# HOW TO COMPLETE THIS TASK
Needed from the entries below: every line that holds the word "DeChambeau".

[Saved data entries]

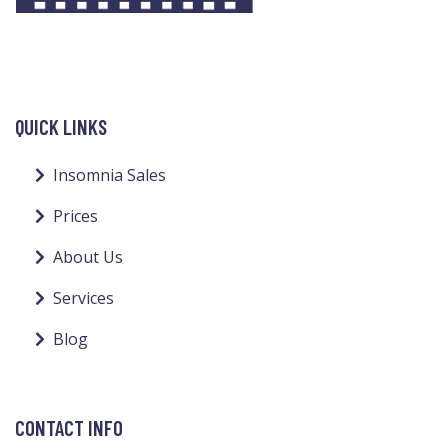
QUICK LINKS
Insomnia Sales
Prices
About Us
Services
Blog
CONTACT INFO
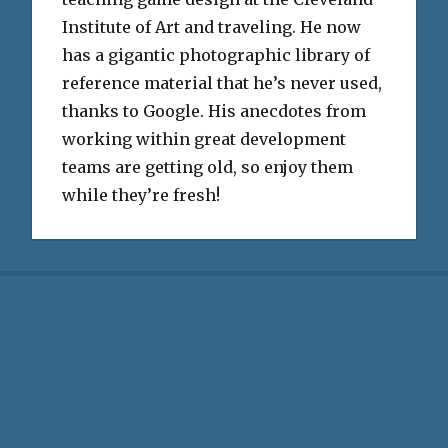
Institute of Art and traveling. He now
has a gigantic photographic library of
reference material that he’s never used,
thanks to Google. His anecdotes from
working within great development
teams are getting old, so enjoy them
while they’re fresh!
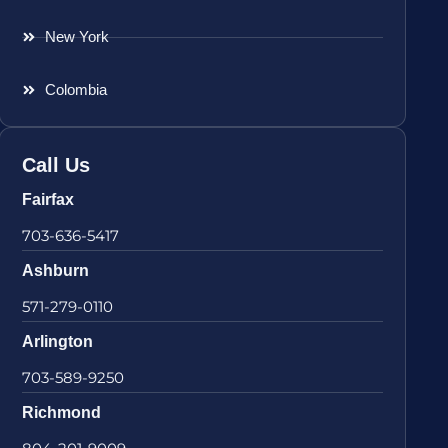
New York
Colombia
Call Us
Fairfax
703-636-5417
Ashburn
571-279-0110
Arlington
703-589-9250
Richmond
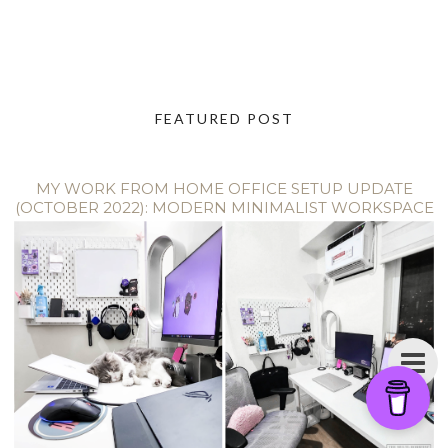
FEATURED POST
MY WORK FROM HOME OFFICE SETUP UPDATE
(OCTOBER 2022): MODERN MINIMALIST WORKSPACE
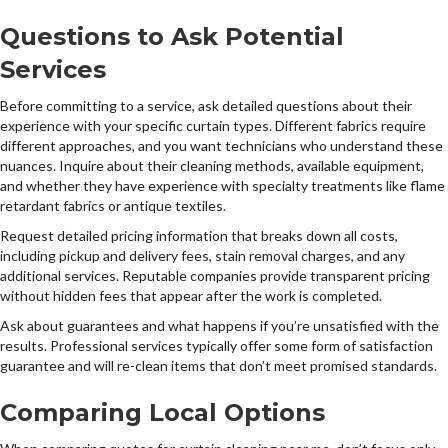
Questions to Ask Potential
Services
Before committing to a service, ask detailed questions about their
experience with your specific curtain types. Different fabrics require
different approaches, and you want technicians who understand these
nuances. Inquire about their cleaning methods, available equipment,
and whether they have experience with specialty treatments like flame
retardant fabrics or antique textiles.
Request detailed pricing information that breaks down all costs,
including pickup and delivery fees, stain removal charges, and any
additional services. Reputable companies provide transparent pricing
without hidden fees that appear after the work is completed.
Ask about guarantees and what happens if you’re unsatisfied with the
results. Professional services typically offer some form of satisfaction
guarantee and will re-clean items that don’t meet promised standards.
Comparing Local Options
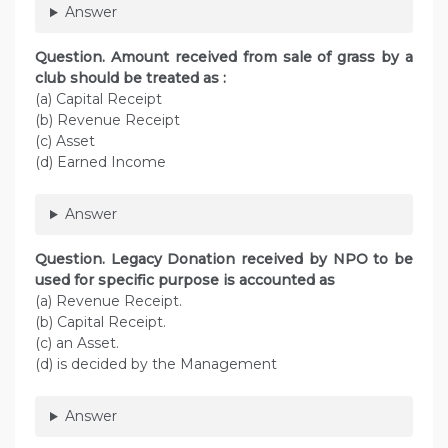
Answer
Question. Amount received from sale of grass by a
club should be treated as :
(a) Capital Receipt
(b) Revenue Receipt
(c) Asset
(d) Earned Income
Answer
Question. Legacy Donation received by NPO to be
used for specific purpose is accounted as
(a) Revenue Receipt.
(b) Capital Receipt.
(c) an Asset.
(d) is decided by the Management
Answer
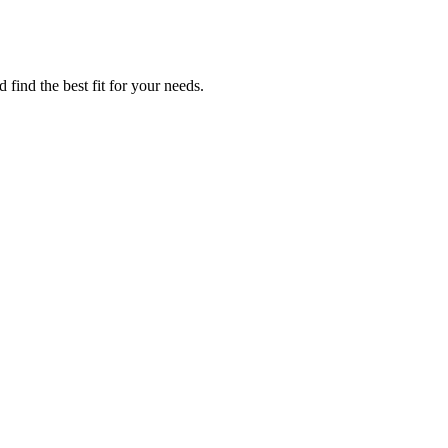
find the best fit for your needs.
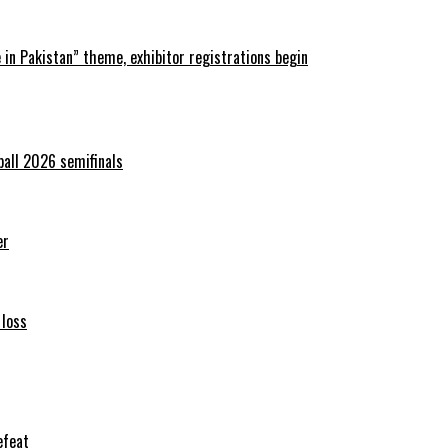
in Pakistan” theme, exhibitor registrations begin
ball 2026 semifinals
er
 loss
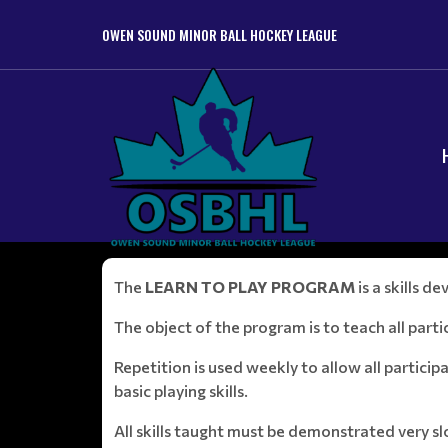
OWEN SOUND MINOR BALL HOCKEY LEAGUE
The
LEARN TO PLAY PROGRAM
is a skills 
The object of the program is to teach all partic
Repetition is used weekly to allow all partici
basic playing skills.
All skills taught must be demonstrated very 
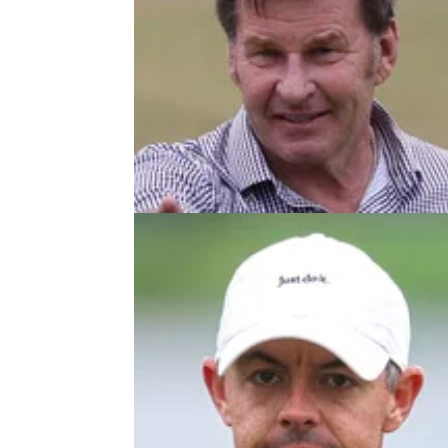
THE OPEN
17/07/2
Sir Nick Faldo responds to Bryso
DeChambeau: "Gone too far as us
Sir Nick Faldo says he's a huge fan of Bryso
DeChambeau despite claiming before The 
that the American had "zero clue" about stra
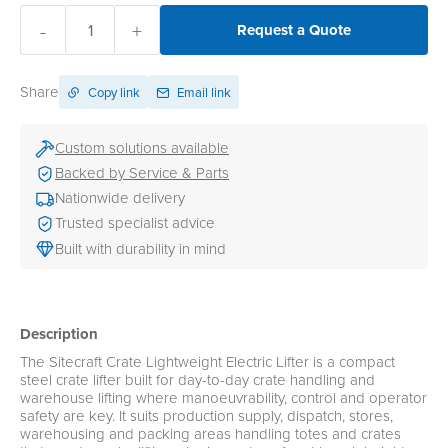
-
+
Request a Quote
Share
Copy link
Email link
Custom solutions available
Backed by Service & Parts
Nationwide delivery
Trusted specialist advice
Built with durability in mind
Description
The Sitecraft Crate Lightweight Electric Lifter is a compact
steel crate lifter built for day-to-day crate handling and
warehouse lifting where manoeuvrability, control and operator
safety are key. It suits production supply, dispatch, stores,
warehousing and packing areas handling totes and crates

# ANSWER AREA
DeChambeau: "Gone too far as us
DeChambeau despite claiming before The 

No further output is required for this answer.